C’est cette « possibilité de miracle » que le Premier ministre a saluée, hier, au cours d’une réunion consacrée au contrôle qualité dans les restaurants. Ce compromis a été « une bouffée d’air frais dans une situation d’immobilisme interminable », a affirmé M. Salam, tout en constatant à contrecœur que « l’initiative a rencontré des obstacles qui la retardent ». « Mais j’espère que cet élan ne retombera pas », a-t-il conclu.
« Ceux qui entravent le règlement de la crise des déchets doivent assumer leurs responsabilités », a-t-il par ailleurs affirmé, comme s’il prévoyait le blocage.
En tout état de cause, sur la présidentielle, on pourra écouter jeudi soir M. Frangié plaider en direct pour son initiative et expliquer pourquoi il l’a acceptée, au cours de l’émission grand public Kalam el-nass.

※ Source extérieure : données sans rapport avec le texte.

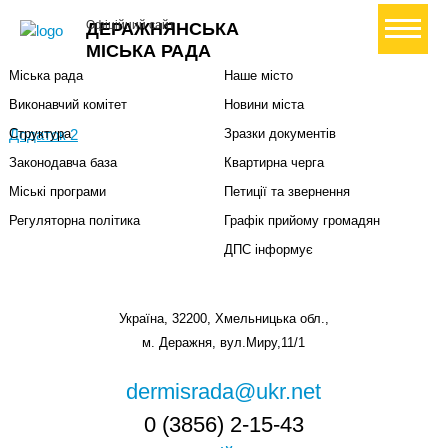
Міська влада
Громадянам
+ Створити петицію
Офіційний сайт
ДЕРАЖНЯНСЬКА
Міський голова
Вони загинули за Україну
МІСЬКА РАДА
Міська рада
Наше місто
Виконавчий комітет
Новини міста
Додаток 2
Структура
Зразки документів
Законодавча база
Квартирна черга
Міські програми
Петиції та звернення
Регуляторна політика
Графік прийому громадян
ДПС інформує
Україна, 32200, Хмельницька обл.,
м. Деражня, вул.Миру,11/1
dermisrada@ukr.net
0 (3856) 2-15-43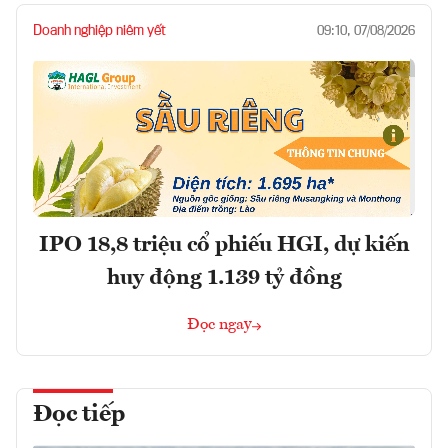
Doanh nghiệp niêm yết
09:10, 07/08/2026
IPO 18,8 triệu cổ phiếu HGI, dự kiến
huy động 1.139 tỷ đồng
Đọc ngay
Đọc tiếp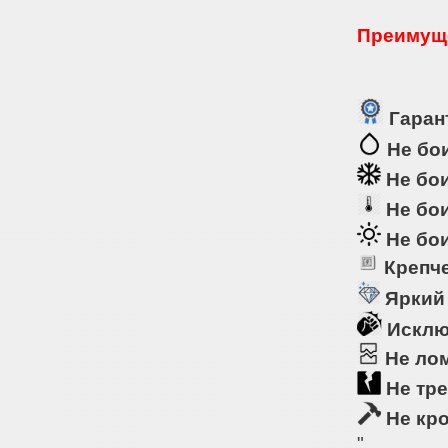
Преимуще
Гарант
Не бои
Не бои
Не бои
Не бои
Крепче
Яркий
Исклю
Не ло
Не тре
Не кр
"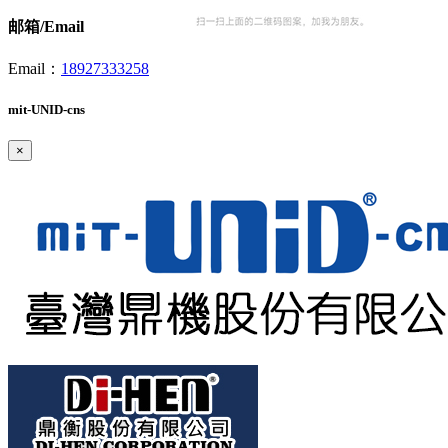
邮箱/Email
Email：
18927333258
mit-UNID-cns
×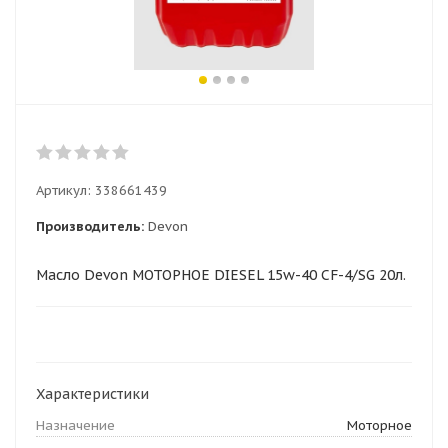
Артикул:
338661439
Производитель:
Devon
Масло Devon МОТОРНОЕ DIESEL 15w-40 CF-4/SG 20л.
Характеристики
Назначение
Моторное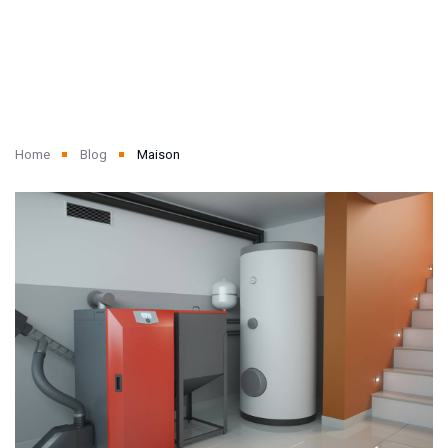
Home
Blog
Maison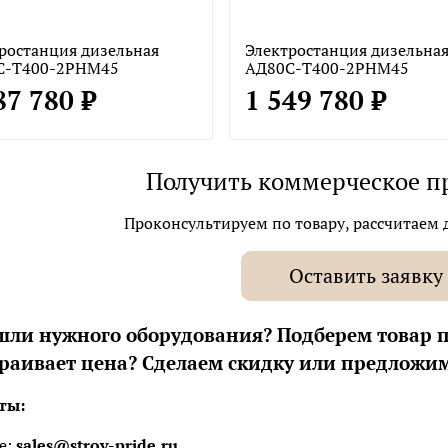
ростанция дизельная
Электростанция дизельна
С-Т400-2РНМ45
АД80С-Т400-2РНМ45
87 780 ₽
1 549 780 ₽
Получить коммерческое п
Проконсультируем по товару, рассчитаем д
Оставить заявку
шли нужного оборудования? Подберем товар 
траивает цена? Сделаем скидку или предложим
ты:
е:
sales@stroy-pride.ru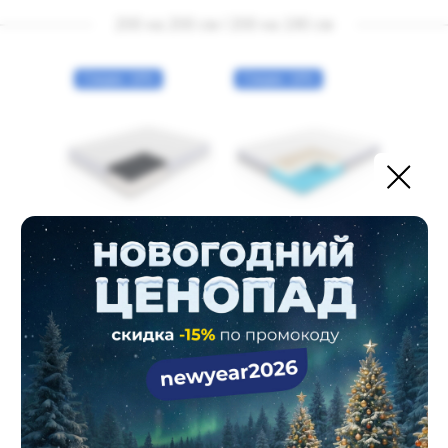
200 на 200 см / 200 на 190 см
Скидка -18%
Скидка -18%
24 518 ₽
31 898 ₽
29 900 ₽
38 900 ₽
4 086 ₽
5 316 ₽
х 6 мес
х 6 мес
Матрас Erkins Basic,
Матрас Erkins Simple,
Беспружинный,
Беспружинный,
Двуспальный, 200х200
Двуспальный, 200х200
Бесплатная доставка
Бесплатная доставка
80
90
120
140
80
90
120
140
160
180
200
160
180
200
Подробнее
Подробнее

Les obstacles auxquels se heurte le compromis présidentiel n’empêcheront pas les députés de se rendre aujourd’hui au Parlement, pour la séance d’élection d’un nouveau président prévue par Nabih Berry. Encore une séance pour rien, encore des oraisons funèbres faciles !
La morosité ambiante devrait par ailleurs s’aggraver un peu plus par ce qui ressemble beaucoup à un nouveau verrou dans la crise des déchets. Pourtant le Premier ministre avait cru pouvoir annoncer que l’on n’est pas loin de la solution et que le Conseil des ministres devrait se réunir ces deux jours, pour trancher cette question. C’était, hélas, sans compter avec le nouvel obstacle qui a surgi hier sous la forme d’une opposition du bloc du Changement et de la Réforme à la solution de l’exportation, au prix élevé où elle se conclut.
Tout laisse croire que dans ce domaine, on n’est pas encore sorti de l’auberge et que dans les rues et sur les routes, les fêtes sentiront un peu moins bon que prévu.